One of the projects I’ve worked on for the past few years is The New American Home, produced by the National Association of Home Builders; where each year they use the latest technology and building techniques to build the most efficient and high-tech home they can. Once the house is completed, they have a grand opening at the International Builders Show with big parties and open it up to all of the convention attendees. For each new home, we produce a series of videos highlighting the construction process and the house itself.
A feature we’ve wanted to include in our videos as well as on the website has been a time-lapse of the entire construction process, from start to finish. There are a few options available for long term time-lapses, from hunting cameras to go-pro’s with an intervalometer attachment and multi-thousand dollar DSLR rigs.
Last year I found a GoPro setup that I thought would fit what we needed, it seemed simple enough. GoPro, programmable intervalometer, large rechargeable battery, solar panel, weatherproof housing.

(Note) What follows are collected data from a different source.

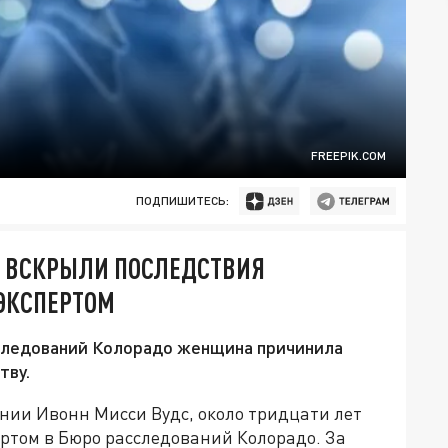
FREEPIK.COM
ПОДПИШИТЕСЬ:
А ВСКРЫЛИ ПОСЛЕДСТВИЯ
ЭКСПЕРТОМ
следований Колорадо женщина причинила
тву.
нии Ивонн Мисси Вудс, около тридцати лет
том в Бюро расследований Колорадо. За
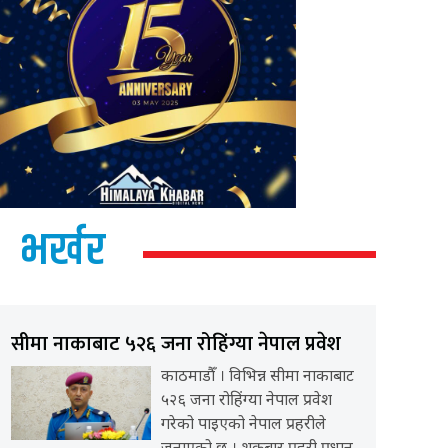
भर्खर
सीमा नाकाबाट ५२६ जना रोहिंग्या नेपाल प्रवेश
काठमाडौँ । विभिन्न सीमा नाकाबाट
५२६ जना रोहिंग्या नेपाल प्रवेश
गरेको पाइएको नेपाल प्रहरीले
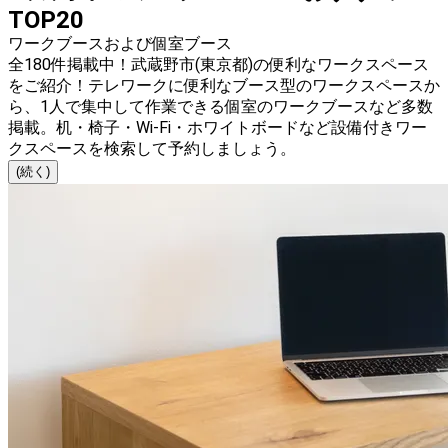
TOP20
ワークブースおよび個室ブース
全180件掲載中！武蔵野市(東京都)の便利なワークスペース
をご紹介！テレワークに便利なブース型のワークスペースか
ら、1人で集中して作業できる個室のワークブースなど多数
掲載。机・椅子・Wi-Fi・ホワイトボードなど設備付きワー
クスペースを検索して予約しましょう。
(続く)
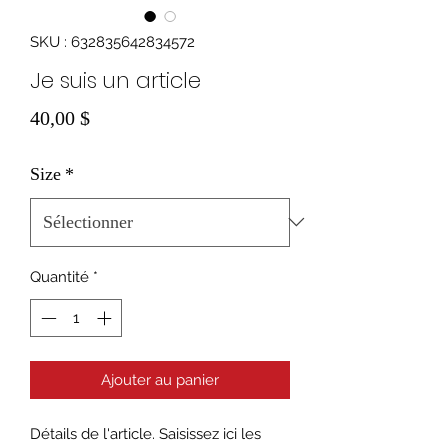
SKU : 632835642834572
Je suis un article
Prix
40,00 $
Size
*
Quantité
*
Ajouter au panier
Détails de l'article. Saisissez ici les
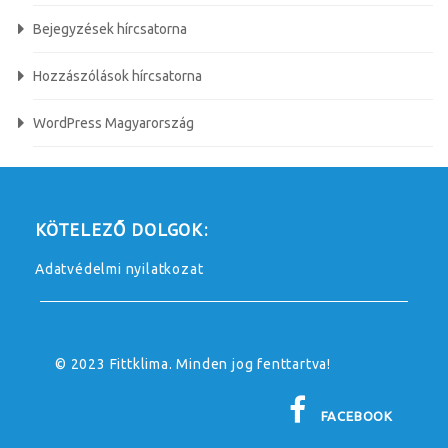
Bejegyzések hírcsatorna
Hozzászólások hírcsatorna
WordPress Magyarország
KÖTELEZŐ DOLGOK:
Adatvédelmi nyilatkozat
© 2023 Fittklima. Minden jog fenttartva!
FACEBOOK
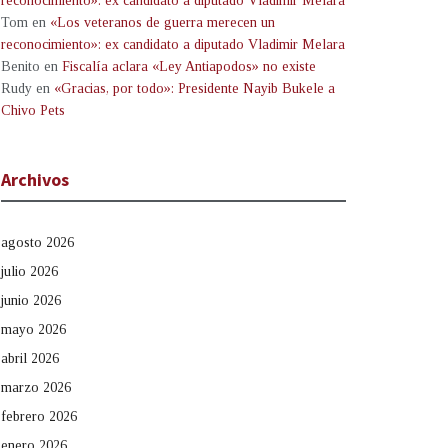
reconocimiento»: ex candidato a diputado Vladimir Melara
Tom
en
«Los veteranos de guerra merecen un
reconocimiento»: ex candidato a diputado Vladimir Melara
Benito
en
Fiscalía aclara «Ley Antiapodos» no existe
Rudy
en
«Gracias, por todo»: Presidente Nayib Bukele a
Chivo Pets
Archivos
agosto 2026
julio 2026
junio 2026
mayo 2026
abril 2026
marzo 2026
febrero 2026
enero 2026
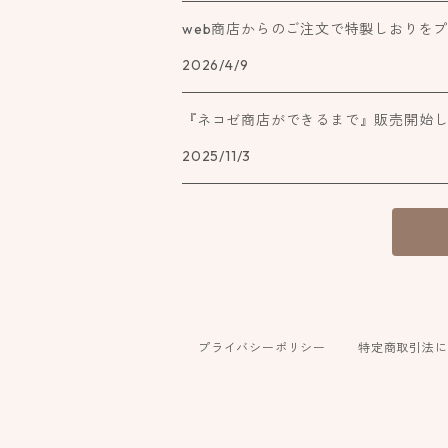
web商店からのご注文で特製しおりを
2026/4/9
『ネコゼ商店ができるまで』販売開始
2025/11/3
プライバシーポリシー
特定商取引法に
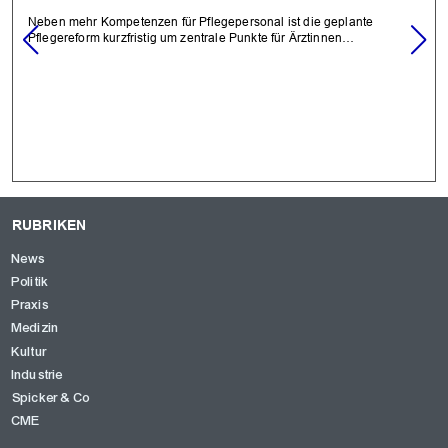
Neben mehr Kompetenzen für Pflegepersonal ist die geplante
Pflegereform kurzfristig um zentrale Punkte für Ärztinnen…
RUBRIKEN
News
Politik
Praxis
Medizin
Kultur
Industrie
Spicker & Co
CME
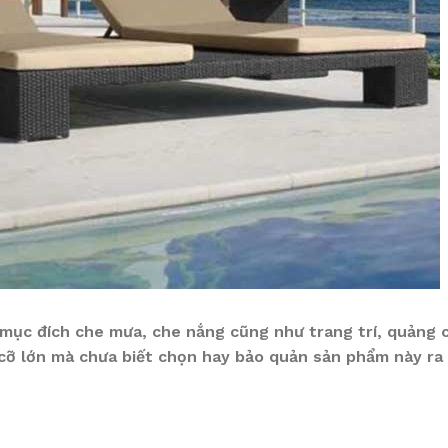
mục đích che mưa, che nắng cũng như trang trí, quảng 
cỡ lớn mà chưa biết chọn hay bảo quản sản phẩm này ra 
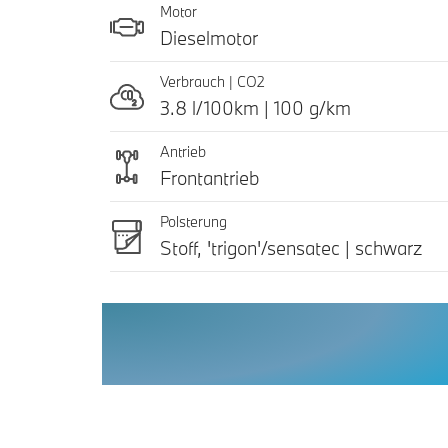
Motor
Dieselmotor
Verbrauch | CO2
3.8 l/100km | 100 g/km
Antrieb
Frontantrieb
Polsterung
Stoff, 'trigon'/sensatec | schwarz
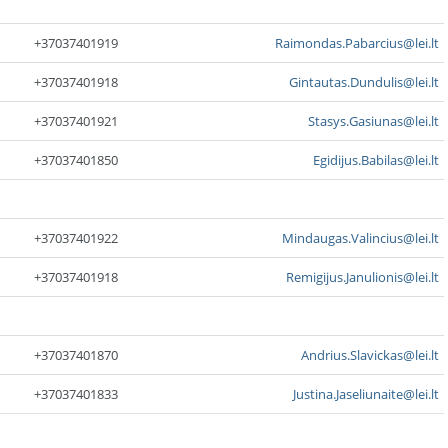
+37037401919
Raimondas.Pabarcius@lei.lt
+37037401918
Gintautas.Dundulis@lei.lt
+37037401921
Stasys.Gasiunas@lei.lt
+37037401850
Egidijus.Babilas@lei.lt
+37037401922
Mindaugas.Valincius@lei.lt
+37037401918
Remigijus.Janulionis@lei.lt
+37037401870
Andrius.Slavickas@lei.lt
+37037401833
Justina.Jaseliunaite@lei.lt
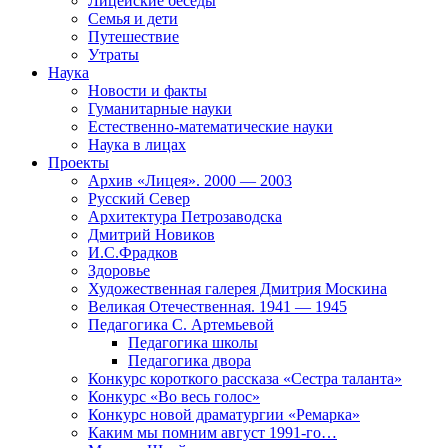
Лицейские беседы
Семья и дети
Путешествие
Утраты
Наука
Новости и факты
Гуманитарные науки
Естественно-математические науки
Наука в лицах
Проекты
Архив «Лицея». 2000 — 2003
Русский Север
Архитектура Петрозаводска
Дмитрий Новиков
И.С.Фрадков
Здоровье
Художественная галерея Дмитрия Москина
Великая Отечественная. 1941 — 1945
Педагогика С. Артемьевой
Педагогика школы
Педагогика двора
Конкурс короткого рассказа «Сестра таланта»
Конкурс «Во весь голос»
Конкурс новой драматургии «Ремарка»
Каким мы помним август 1991-го…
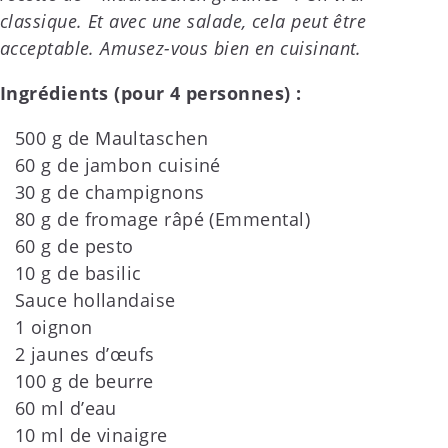
classique. Et avec une salade, cela peut être
acceptable. Amusez-vous bien en cuisinant.
Ingrédients (pour 4 personnes) :
500 g de Maultaschen
60 g de jambon cuisiné
30 g de champignons
80 g de fromage râpé (Emmental)
60 g de pesto
10 g de basilic
Sauce hollandaise
1 oignon
2 jaunes d’œufs
100 g de beurre
60 ml d’eau
10 ml de vinaigre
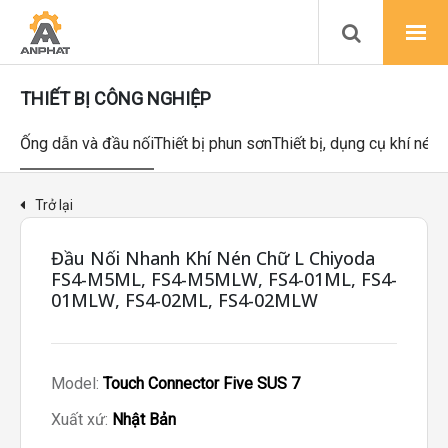
THIẾT BỊ CÔNG NGHIỆP
Ống dẫn và đầu nối
Thiết bị phun sơn
Thiết bị, dụng cụ khí nén
Trở lại
Đầu Nối Nhanh Khí Nén Chữ L Chiyoda
FS4-M5ML, FS4-M5MLW, FS4-01ML, FS4-
01MLW, FS4-02ML, FS4-02MLW
Model:
Touch Connector Five SUS 7
Xuất xứ:
Nhật Bản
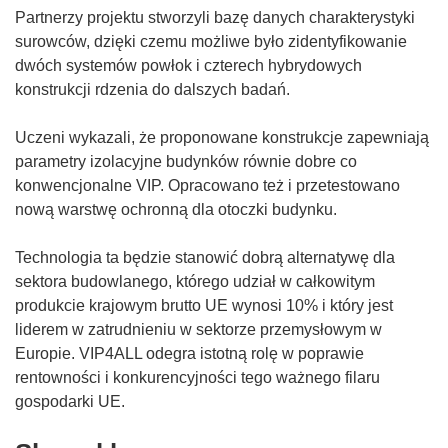
t
Partnerzy projektu stworzyli bazę danych charakterystyki
w
surowców, dzięki czemu możliwe było zidentyfikowanie
o
dwóch systemów powłok i czterech hybrydowych
r
konstrukcji rdzenia do dalszych badań.
z
y
Uczeni wykazali, że proponowane konstrukcje zapewniają
s
parametry izolacyjne budynków równie dobre co
i
konwencjonalne VIP. Opracowano też i przetestowano
ę
nową warstwę ochronną dla otoczki budynku.
w
n
Technologia ta będzie stanowić dobrą alternatywę dla
o
sektora budowlanego, którego udział w całkowitym
w
produkcie krajowym brutto UE wynosi 10% i który jest
y
liderem w zatrudnieniu w sektorze przemysłowym w
m
Europie. VIP4ALL odegra istotną rolę w poprawie
o
rentowności i konkurencyjności tego ważnego filaru
k
gospodarki UE.
n
i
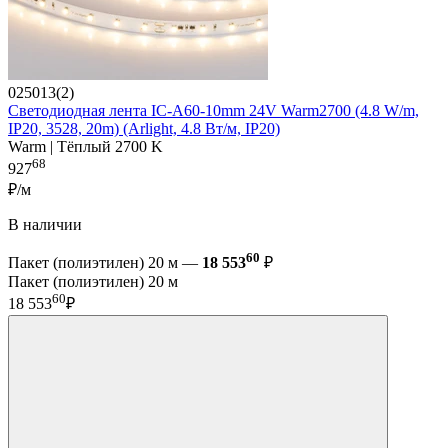
025013(2)
Светодиодная лента IC-A60-10mm 24V Warm2700 (4.8 W/m,
IP20, 3528, 20m) (Arlight, 4.8 Вт/м, IP20)
Warm | Тёплый 2700 K
68
927
₽/м
В наличии
60
Пакет (полиэтилен) 20 м —
18 553
₽
Пакет (полиэтилен) 20 м
60
18 553
₽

A few things went quite wrong with this setup but we’ll start with the first to go wrong. It took a long time to ship. By the time we got the setup there was no longer any time for testing/troubleshooting.
We set it up, got it on location, programmed it and hoped for the best.
Because it was using a GoPro, there was no way to check the pictures without completely taking the rig apart and retrieving the microSD card, so we let it sit for a few days. We came back to check on the camera, low and behold it had worked for about 5 hours and then stopped, never to resume taking pictures. GoPro issue? Maybe. Battery issue? Definitely not. Intervalometer? Most likely.
Plagued with issues, the camera was utterly unreliable throughout the entire year of construction.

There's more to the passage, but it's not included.